▸ **Work instruction**: The entries must be restated exactly as written.

▸ **Collection entries**:
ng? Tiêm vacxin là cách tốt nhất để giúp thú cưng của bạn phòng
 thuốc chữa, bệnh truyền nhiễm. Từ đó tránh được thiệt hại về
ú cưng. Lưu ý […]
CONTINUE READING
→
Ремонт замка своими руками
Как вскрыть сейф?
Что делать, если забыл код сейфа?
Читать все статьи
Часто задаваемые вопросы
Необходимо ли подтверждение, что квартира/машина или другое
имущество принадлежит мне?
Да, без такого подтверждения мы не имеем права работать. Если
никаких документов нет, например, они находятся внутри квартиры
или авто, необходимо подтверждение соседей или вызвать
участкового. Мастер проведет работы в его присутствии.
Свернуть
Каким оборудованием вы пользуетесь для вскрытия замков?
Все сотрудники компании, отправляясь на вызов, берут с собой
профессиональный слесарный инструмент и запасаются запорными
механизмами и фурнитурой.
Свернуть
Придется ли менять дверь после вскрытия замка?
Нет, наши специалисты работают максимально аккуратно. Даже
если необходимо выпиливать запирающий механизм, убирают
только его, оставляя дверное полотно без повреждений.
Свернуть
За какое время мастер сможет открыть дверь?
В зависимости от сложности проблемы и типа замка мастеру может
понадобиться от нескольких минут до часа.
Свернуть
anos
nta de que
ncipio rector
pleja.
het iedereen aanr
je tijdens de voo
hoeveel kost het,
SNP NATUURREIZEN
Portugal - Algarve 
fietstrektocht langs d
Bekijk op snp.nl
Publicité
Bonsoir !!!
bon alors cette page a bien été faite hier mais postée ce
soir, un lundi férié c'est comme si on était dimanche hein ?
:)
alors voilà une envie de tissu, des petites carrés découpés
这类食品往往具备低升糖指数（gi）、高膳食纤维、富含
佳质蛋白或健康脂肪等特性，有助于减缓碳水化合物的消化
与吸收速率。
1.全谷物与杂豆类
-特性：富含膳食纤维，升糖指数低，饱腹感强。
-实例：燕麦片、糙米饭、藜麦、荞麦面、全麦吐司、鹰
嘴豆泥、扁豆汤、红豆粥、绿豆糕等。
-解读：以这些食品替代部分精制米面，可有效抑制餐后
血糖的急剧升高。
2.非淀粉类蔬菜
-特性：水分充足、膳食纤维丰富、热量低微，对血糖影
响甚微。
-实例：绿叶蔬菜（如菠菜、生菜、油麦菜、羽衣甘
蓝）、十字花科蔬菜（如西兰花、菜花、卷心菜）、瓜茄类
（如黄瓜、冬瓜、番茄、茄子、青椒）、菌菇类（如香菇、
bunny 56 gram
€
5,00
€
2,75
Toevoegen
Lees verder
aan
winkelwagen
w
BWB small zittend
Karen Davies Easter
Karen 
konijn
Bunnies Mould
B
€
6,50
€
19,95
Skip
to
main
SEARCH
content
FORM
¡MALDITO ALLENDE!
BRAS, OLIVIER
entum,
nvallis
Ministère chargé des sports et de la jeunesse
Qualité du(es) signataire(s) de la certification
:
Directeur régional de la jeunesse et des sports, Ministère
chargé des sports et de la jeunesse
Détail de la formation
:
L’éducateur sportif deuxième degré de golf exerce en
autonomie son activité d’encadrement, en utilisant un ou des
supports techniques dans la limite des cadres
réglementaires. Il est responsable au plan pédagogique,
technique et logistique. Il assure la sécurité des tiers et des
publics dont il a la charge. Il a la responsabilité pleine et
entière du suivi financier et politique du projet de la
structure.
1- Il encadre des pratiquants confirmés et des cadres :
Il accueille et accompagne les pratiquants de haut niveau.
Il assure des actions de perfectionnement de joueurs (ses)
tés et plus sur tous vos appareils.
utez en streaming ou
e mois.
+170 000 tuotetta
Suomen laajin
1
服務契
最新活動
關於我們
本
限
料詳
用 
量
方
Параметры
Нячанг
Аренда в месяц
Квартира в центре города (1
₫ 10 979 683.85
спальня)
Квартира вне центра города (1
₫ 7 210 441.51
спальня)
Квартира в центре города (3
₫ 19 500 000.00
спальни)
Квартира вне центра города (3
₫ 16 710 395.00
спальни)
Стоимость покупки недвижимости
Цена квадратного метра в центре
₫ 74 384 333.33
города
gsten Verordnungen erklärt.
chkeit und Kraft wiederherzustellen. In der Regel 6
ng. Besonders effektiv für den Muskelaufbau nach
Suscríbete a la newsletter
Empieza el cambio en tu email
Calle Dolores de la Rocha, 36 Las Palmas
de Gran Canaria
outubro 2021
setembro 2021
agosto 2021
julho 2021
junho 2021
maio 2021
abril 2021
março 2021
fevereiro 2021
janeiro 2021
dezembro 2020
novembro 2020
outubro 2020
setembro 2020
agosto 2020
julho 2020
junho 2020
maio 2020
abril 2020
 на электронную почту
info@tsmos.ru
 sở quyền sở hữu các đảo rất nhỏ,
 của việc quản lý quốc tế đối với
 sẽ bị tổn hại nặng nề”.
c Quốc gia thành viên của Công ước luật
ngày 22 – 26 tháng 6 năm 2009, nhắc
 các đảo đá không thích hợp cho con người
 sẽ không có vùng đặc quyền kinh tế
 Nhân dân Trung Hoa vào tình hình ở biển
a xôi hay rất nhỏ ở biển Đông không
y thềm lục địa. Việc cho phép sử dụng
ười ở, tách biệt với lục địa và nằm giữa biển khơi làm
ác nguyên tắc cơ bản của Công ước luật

▸ **Task result**:
ng? Tiêm vacxin là cách tốt nhất để giúp thú cưng của bạn phòng
 thuốc chữa, bệnh truyền nhiễm. Từ đó tránh được thiệt hại về
ú cưng. Lưu ý […]
CONTINUE READING
→
Ремонт замка своими руками
Как вскрыть сейф?
Что делать, если забыл код сейфа?
Читать все статьи
Часто задаваемые вопросы
Необходимо ли подтверждение, что квартира/машина или другое
имущество принадлежит мне?
Да, без такого подтверждения мы не имеем права работать. Если
никаких документов нет, например, они находятся внутри квартиры
или авто, необходимо подтверждение соседей или вызвать
участкового. Мастер проведет работы в его присутствии.
Свернуть
Каким оборудованием вы пользуетесь для вскрытия замков?
Все сотрудники компании, отправляясь на вызов, берут с собой
профессиональный слесарный инструмент и запасаются запорными
механизмами и фурнитурой.
Свернуть
Придется ли менять дверь после вскрытия замка?
Нет, наши специалисты работают максимально аккуратно. Даже
если необходимо выпиливать запирающий механизм, убирают
только его, оставляя дверное полотно без повреждений.
Свернуть
За какое время мастер сможет открыть дверь?
В зависимости от сложности проблемы и типа замка мастеру может
понадобиться от нескольких минут до часа.
Свернуть
anos
nta de que
ncipio rector
pleja.
het iedereen aanr
je tijdens de voo
hoeveel kost het,
SNP NATUURREIZEN
Portugal - Algarve 
fietstrektocht langs d
Bekijk op snp.nl
Publicité
Bonsoir !!!
bon alors cette page a bien été faite hier mais postée ce
soir, un lundi férié c'est comme si on était dimanche hein ?
:)
alors voilà une envie de tissu, des petites carrés découpés
这类食品往往具备低升糖指数（gi）、高膳食纤维、富含
佳质蛋白或健康脂肪等特性，有助于减缓碳水化合物的消化
与吸收速率。
1.全谷物与杂豆类
-特性：富含膳食纤维，升糖指数低，饱腹感强。
-实例：燕麦片、糙米饭、藜麦、荞麦面、全麦吐司、鹰
嘴豆泥、扁豆汤、红豆粥、绿豆糕等。
-解读：以这些食品替代部分精制米面，可有效抑制餐后
血糖的急剧升高。
2.非淀粉类蔬菜
-特性：水分充足、膳食纤维丰富、热量低微，对血糖影
响甚微。
-实例：绿叶蔬菜（如菠菜、生菜、油麦菜、羽衣甘
蓝）、十字花科蔬菜（如西兰花、菜花、卷心菜）、瓜茄类
（如黄瓜、冬瓜、番茄、茄子、青椒）、菌菇类（如香菇、
bunny 56 gram
€
5,00
€
2,75
Toevoegen
Lees verder
aan
winkelwagen
w
BWB small zittend
Karen Davies Easter
Karen 
konijn
Bunnies Mould
B
€
6,50
€
19,95
Skip
to
main
SEARCH
content
FORM
¡MALDITO ALLENDE!
BRAS, OLIVIER
entum,
nvallis
Ministère chargé des sports et de la jeunesse
Qualité du(es) signataire(s) de la certification
:
Directeur régional de la jeunesse et des sports, Ministère
chargé des sports et de la jeunesse
Détail de la formation
:
L’éducateur sportif deuxième degré de golf exerce en
autonomie son activité d’encadrement, en utilisant un ou des
supports techniques dans la limite des cadres
réglementaires. Il est responsable au plan pédagogique,
technique et logistique. Il assure la sécurité des tiers et des
publics dont il a la charge. Il a la responsabilité pleine et
entière du suivi financier et politique du projet de la
structure.
1- Il encadre des pratiquants confirmés et des cadres :
Il accueille et accompagne les pratiquants de haut niveau.
Il assure des actions de perfectionnement de joueurs (ses)
tés et plus sur tous vos appareils.
utez en streaming ou
e mois.
+170 000 tuotetta
Suomen laajin
1
服務契
最新活動
關於我們
本
限
料詳
用 
量
方
Параметры
Нячанг
Аренда в месяц
Квартира в центре города (1
₫ 10 979 683.85
спальня)
Квартира вне центра города (1
₫ 7 210 441.51
спальня)
Квартира в центре города (3
₫ 19 500 000.00
спальни)
Квартира вне центра города (3
₫ 16 710 395.00
спальни)
Стоимость покупки недвижимости
Цена квадратного метра в центре
₫ 74 384 333.33
города
gsten Verordnungen erklärt.
chkeit und Kraft wiederherzustellen. In der Regel 6
ng. Besonders effektiv für den Muskelaufbau nach
Suscríbete a la newsletter
Empieza el cambio en tu email
Calle Dolores de la Rocha, 36 Las Palmas
de Gran Canaria
outubro 2021
setembro 2021
agosto 2021
julho 2021
junho 2021
maio 2021
abril 2021
março 2021
fevereiro 2021
janeiro 2021
dezembro 2020
novembro 2020
outubro 2020
setembro 2020
agosto 2020
julho 2020
junho 2020
maio 2020
abril 2020
 на электронную почту
info@tsmos.ru
 sở quyền sở hữu các đảo rất nhỏ,
 của việc quản lý quốc tế đối với
 sẽ bị tổn hại nặng nề”.
c Quốc gia thành viên của Công ước luật
ngày 22 – 26 tháng 6 năm 2009, nhắc
 các đảo đá không thích hợp cho con người
 sẽ không có vùng đặc quyền kinh tế
 Nhân dân Trung Hoa vào tình hình ở biển
a xôi hay rất nhỏ ở biển Đông không
y thềm lục địa. Việc cho phép sử dụng
ười ở, tách biệt với lục địa và nằm giữa biển khơi làm
ác nguyên tắc cơ bản của Công ước luật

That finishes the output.